3 ways to get liquidity and generate higher profits

Thinking about improving cash flow while growing your business is one of the biggest concerns for business owners and managers just starting. The good news is that even though your business may be proliferating, it is possible to improve cash flow.

Traditionally, financing has been the primary alternative for many entrepreneurs. Today, however, capital can be obtained through new investors, lines of credit, crowdfunding, or accounts receivable factoring.

But if you’ve already tried one or more of those strategies and you’re still seeing unstable cash flow, the following tips can be of great help:

1. Talk to your creditors: While turning to factoring is an excellent alternative to obtaining immediate financing, few managers and entrepreneurs consider another option: talking sincerely with your debtors.

It makes sense. If you are owed money, you will have problems with your cash flow, and therefore, you will probably also owe money to your suppliers or have unpaid company bills.

Typically, when new businesses double their revenues, their costs double, but the time to manage the workload remains the same. The situation becomes more complex when customers move from 30-day payment terms to 60-day and 90-day terms.

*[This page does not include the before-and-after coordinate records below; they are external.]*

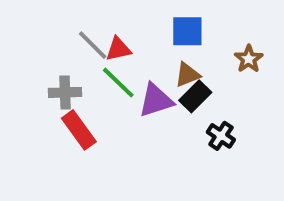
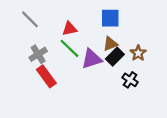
gray line: (93, 45) -> (30, 19), moved
brown star: (249, 59) -> (138, 53), moved
gray cross: (65, 92) -> (38, 54), turned -30

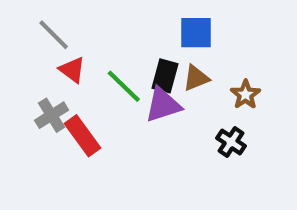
red triangle: (70, 29) -> (72, 70), moved, turned 49
gray cross: (38, 54) -> (52, 115), moved
black rectangle: (115, 57) -> (165, 76), moved, turned -30

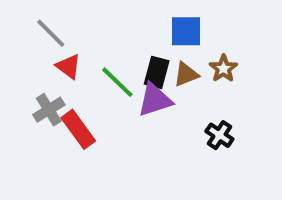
brown star: (245, 95) -> (223, 68), moved

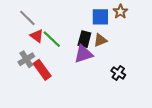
brown star: (223, 68) -> (120, 12), moved
green line: (117, 82) -> (52, 39), moved

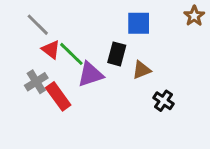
brown star: (120, 12) -> (194, 16), moved
brown triangle: (100, 40) -> (142, 70), moved
purple triangle: (83, 54) -> (90, 74), moved

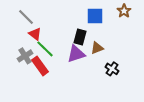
brown star: (194, 16) -> (124, 11), moved
green line: (71, 54) -> (45, 49), moved
purple triangle: (90, 74) -> (76, 54), moved

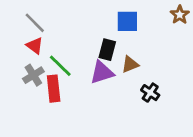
brown star: (124, 11) -> (180, 15), moved
red triangle: (35, 34) -> (35, 46), moved
red rectangle: (40, 66) -> (54, 89), turned 30

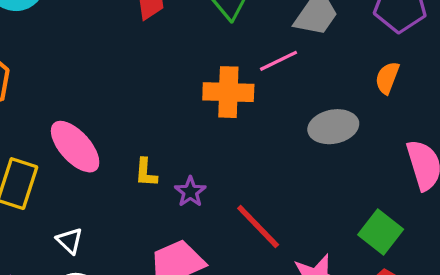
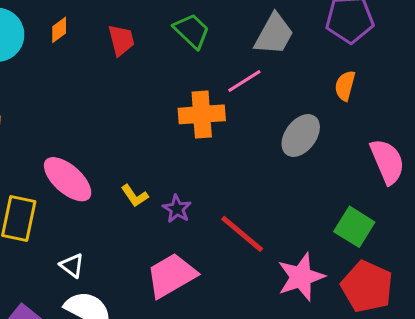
gray ellipse: (333, 127) -> (301, 135), turned -36
yellow L-shape: (146, 173) -> (135, 196), turned -32

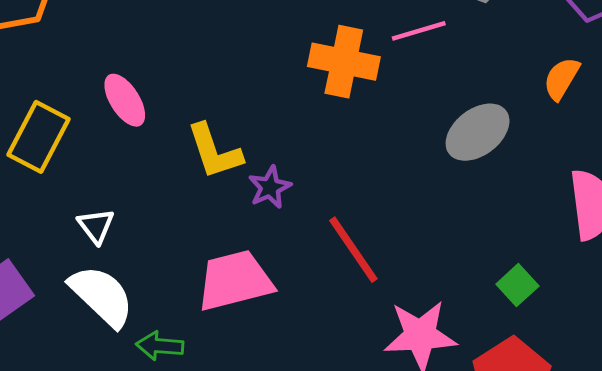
pink ellipse: (68, 179) -> (125, 100), size x0.7
yellow L-shape: (135, 196) -> (214, 151), size x1.5
green square: (354, 227) -> (517, 285), size x0.7

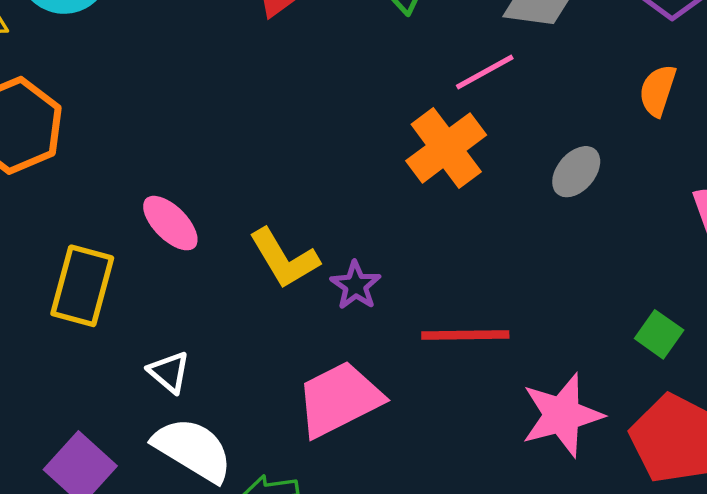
orange cross: (344, 62) -> (446, 148), moved, turned -36
gray ellipse: (478, 132) -> (576, 172), size x0.7
red line: (353, 250) -> (465, 335), turned -44

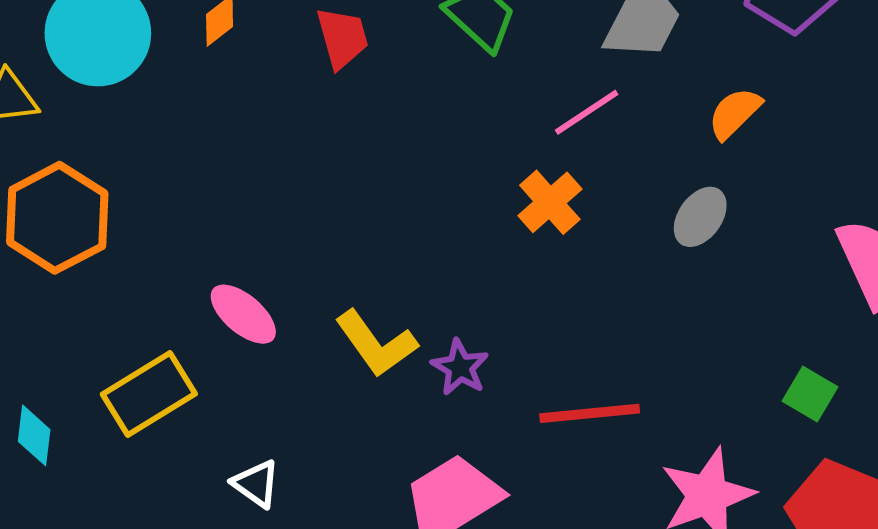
orange semicircle: (658, 90) -> (735, 113), moved, turned 32
orange cross: (446, 148) -> (550, 202), size x0.7
yellow rectangle: (82, 286) -> (149, 394), turned 48

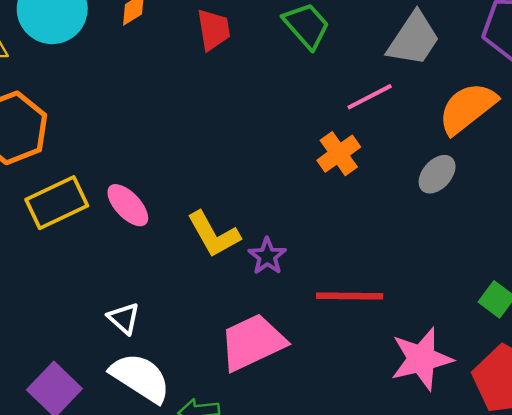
orange semicircle: (735, 113) -> (467, 108), size x1.6
yellow rectangle: (149, 394) -> (57, 203), moved

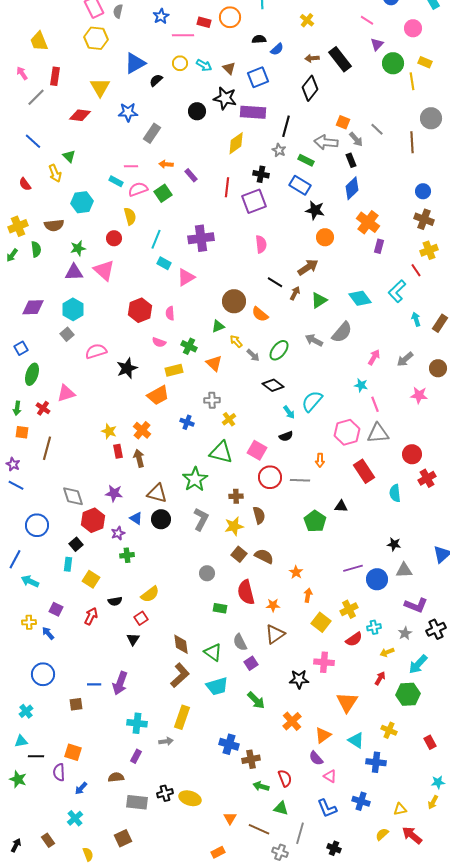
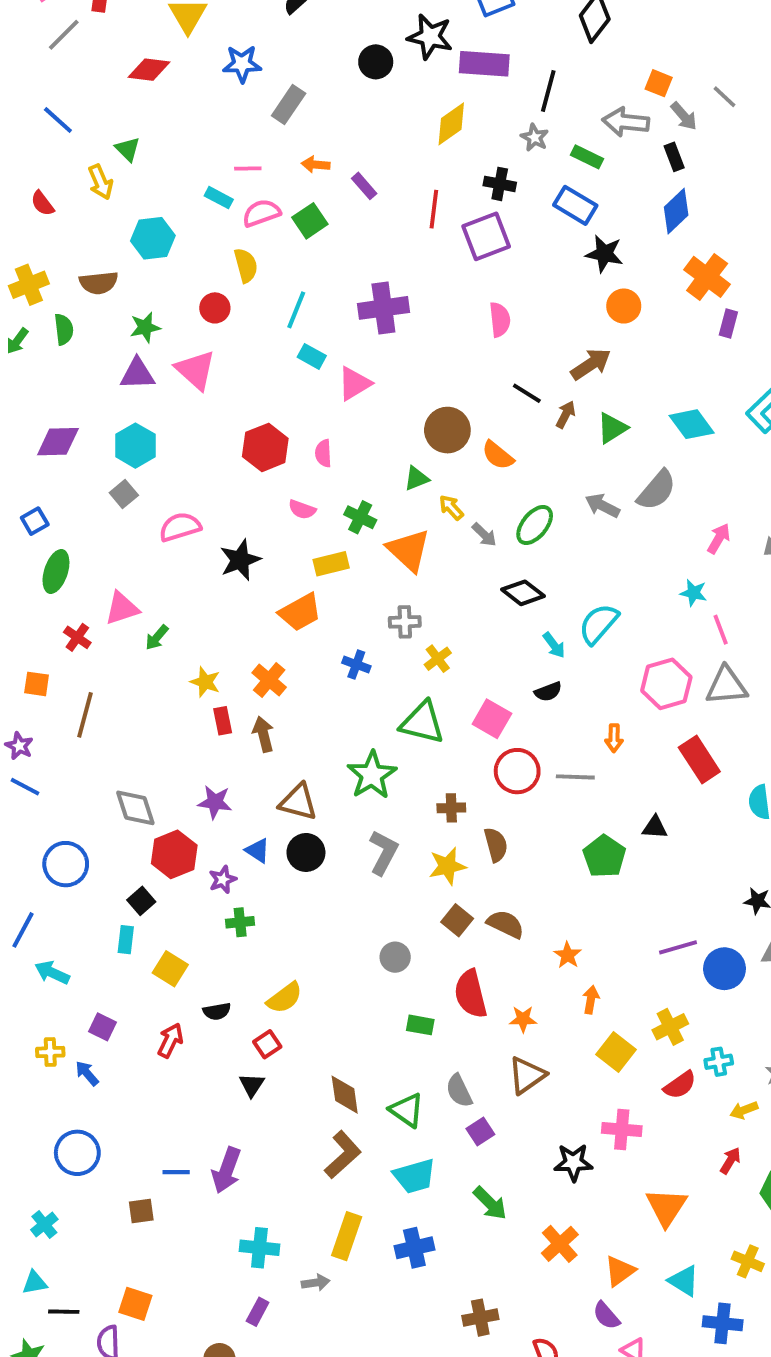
orange triangle: (214, 363) -> (409, 550), size x1.4
green arrow: (17, 408) -> (157, 637), moved, turned 32
blue cross: (229, 744) -> (414, 1248), moved, turned -30

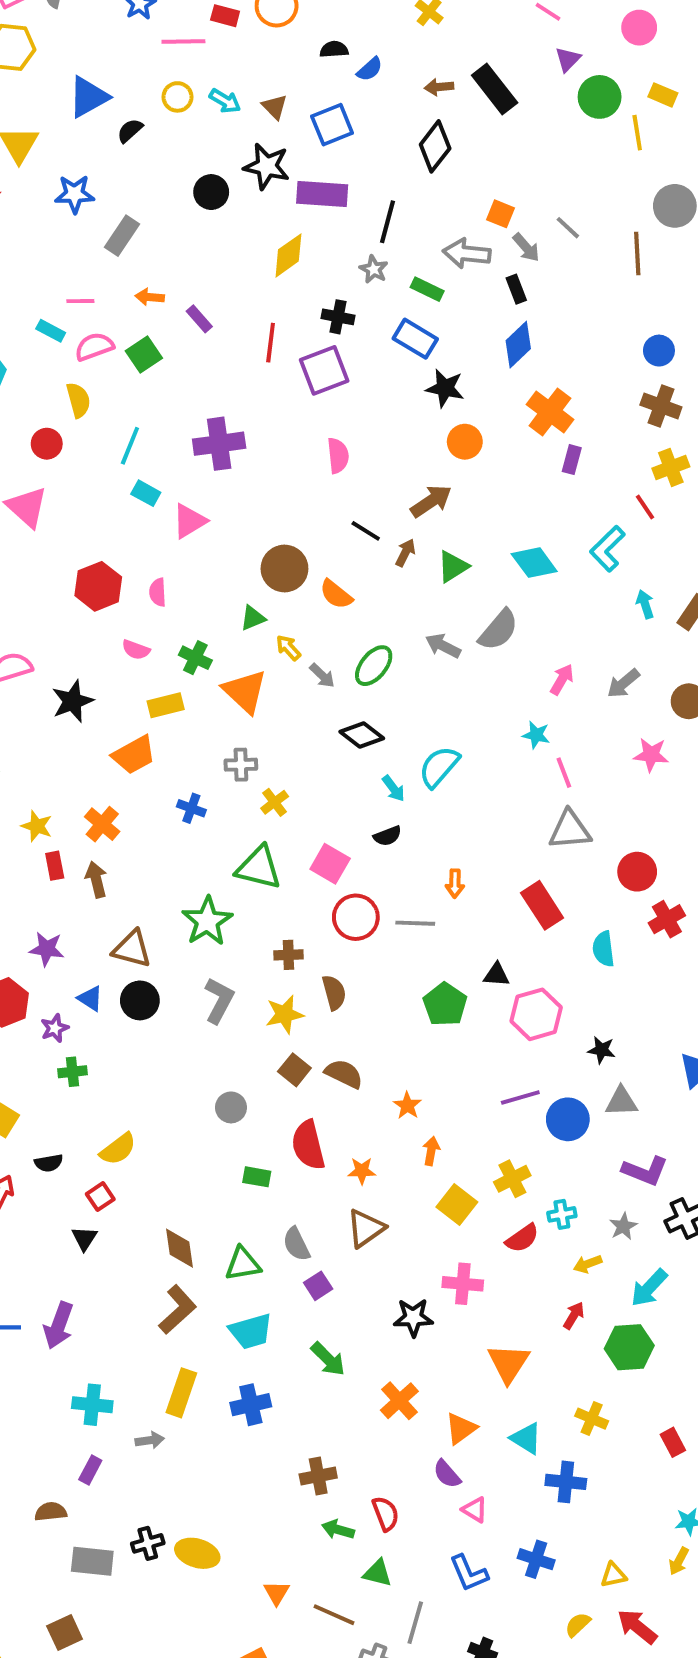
pink hexagon: (666, 684) -> (536, 1014), moved
green triangle: (407, 1110) -> (243, 1264), turned -45

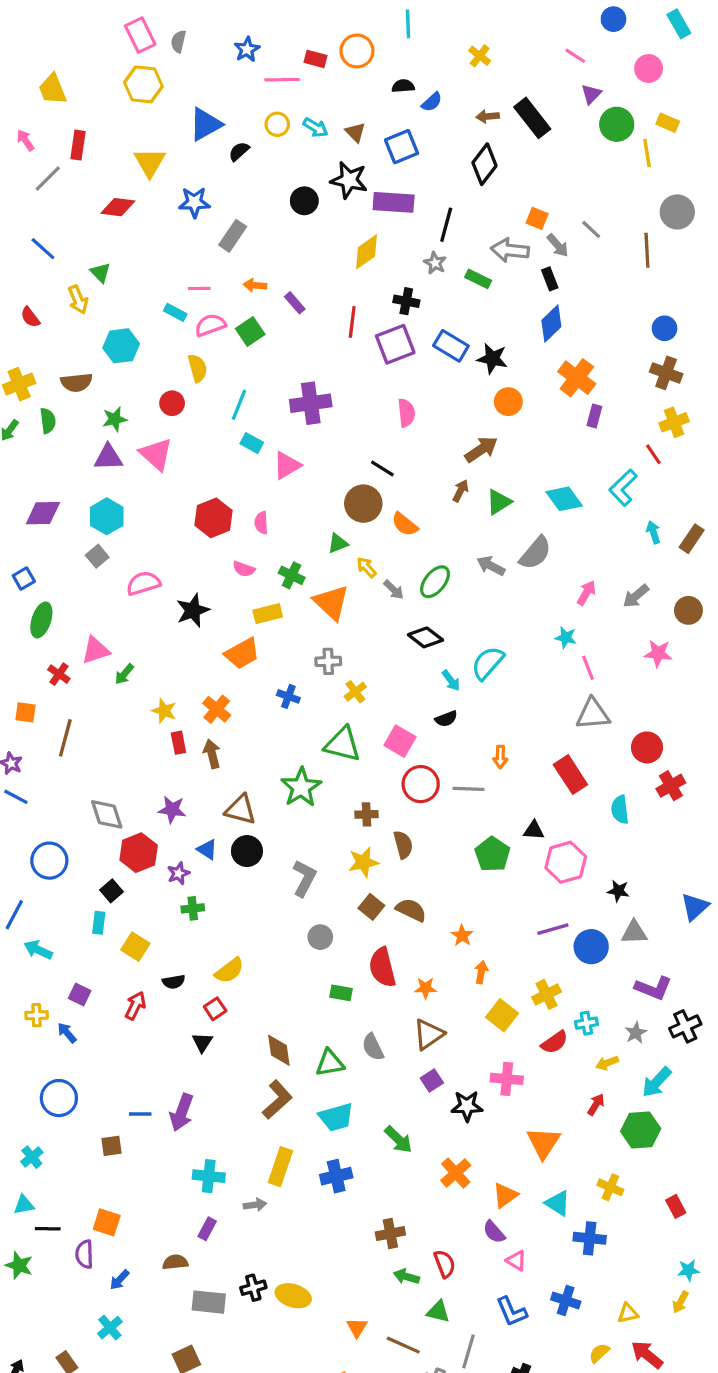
blue rectangle: (415, 339) -> (451, 346), moved
black line: (366, 531) -> (382, 469), moved
gray L-shape: (219, 1000) -> (304, 878), moved
purple square: (318, 1286) -> (432, 1081), moved

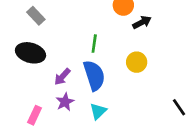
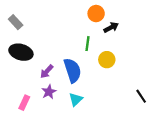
gray rectangle: (36, 16) -> (16, 22), moved
green line: (94, 44) -> (87, 44), moved

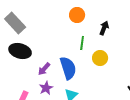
orange circle: (96, 14) -> (77, 15), moved
gray rectangle: (16, 22) -> (15, 23), size x1.5
black arrow: (111, 27) -> (104, 28), turned -40

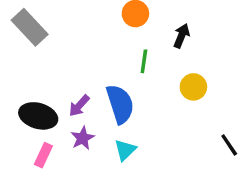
black ellipse: (20, 51) -> (38, 116), moved
yellow circle: (100, 58) -> (193, 87), moved

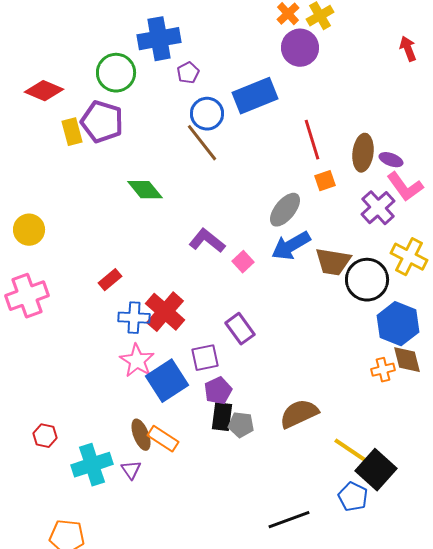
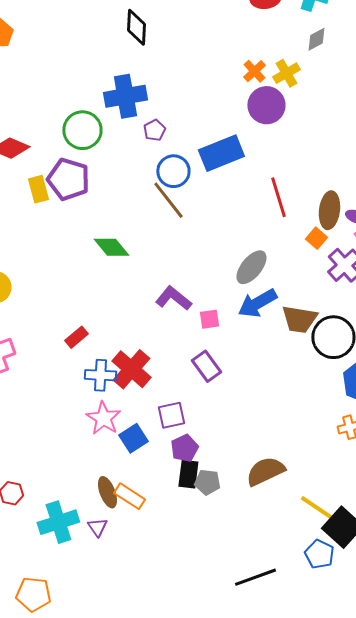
orange square: (325, 181) -> (316, 238), moved, turned -30
pink square: (243, 262) -> (209, 319), turned 35
purple rectangle: (240, 329) -> (206, 366), moved
blue square: (167, 381) -> (133, 438), size x0.7

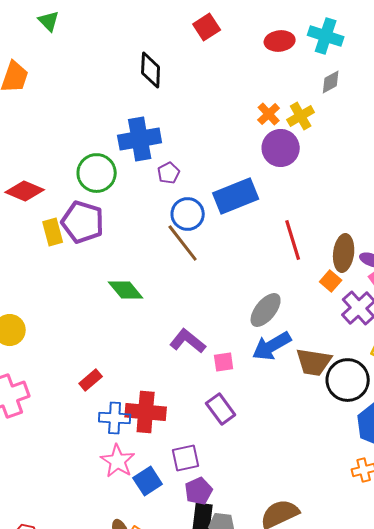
red cross: (131, 369) -> (146, 412), turned -36

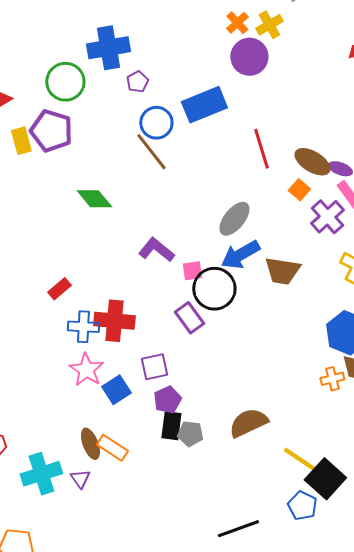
brown ellipse: (344, 253) -> (312, 162), turned -66
black circle: (348, 380) -> (214, 289), moved

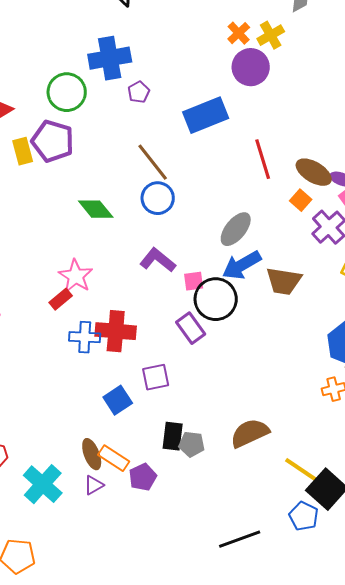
blue circle: (156, 123) -> (158, 198), moved
pink star: (86, 370) -> (76, 276), moved
purple pentagon: (167, 400) -> (143, 477), moved
cyan cross: (41, 474) -> (43, 484), turned -30
purple triangle: (80, 479) -> (94, 485), moved, turned 35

To reverse this and get your cash flow in order, a helpful option is to talk to your suppliers or whoever you owe money to to see if it’s possible to pay them when you get paid. This exemplifies how communication is essential to maintaining strong supplier relationships.

2. Adjust your prices: If time has passed and you are still experiencing cash flow problems, your product or service’s prices are likely too low and unprofitable.

If you’re spending a lot on salaries, rent, advertising, or infrastructure but are still getting little money, you should evaluate whether the price you’re charging is correct.

Something similar happened to Bradley Shaw, owner of  SEO Brad in Addison, Texas, a company founded in 1997. “With all the commitments, it’s unsurprising that we’ve had some cash flow issues.” To counter that, Shaw raised his prices by 25%.

Making that decision was not so simple. “Marketing is very competitive, as many foreign companies bombard customers with unrealistically low prices and false promises. This was a concern before we decided to raise our prices,” says Shaw.

The good thing in this case is that the company had not raised its prices in years and knew that its customers were getting a high return on investment from their business.

“25% wasn’t a huge increase for our customers,” he says. But for his business, “it helped our cash flow. Looking back, I wish we had done it sooner, as the additional revenue has allowed us to grow and provide even better service to our customers.”

If you decide to increase prices, you can offer your customers a deal or a royalty so they don’t receive the news so abruptly. Shaw, for example, offered a 10% discount for prepaid contracts instead of monthly payments. This offer helped accelerate cash flow even further.

3. Check that the problem is not with cash flow: perhaps the problem is not with what comes in and out of your business but with other external factors, such as not accurately forecasting how the market is expected to change in the coming months or even taking too long to sign contracts with new clients.

Performing cash flow calculations regularly is another good practice. If you do it continuously, you can see, for example, if negative balances are concentrated on a particular day of the week. In this way, you will have more excellent knowledge of the movements and behaviour of cash, making it easier to find a solution in the following periods.

Reviewing the cash flow operational cycle at least once a month is also advisable, as well as updating the values ​​and provisions.

Bonus: Don’t trust yourself

When recording your business income, avoid taking into account checks and promises of payment since these are money that does not yet physically exist, and it is preferable to think that it is not there rather than assuming that you already have it.

In these cases, the best approach is to prepare two separate reports of actual and future income and include the latter in the cash flow when it is proven that the money actually came in.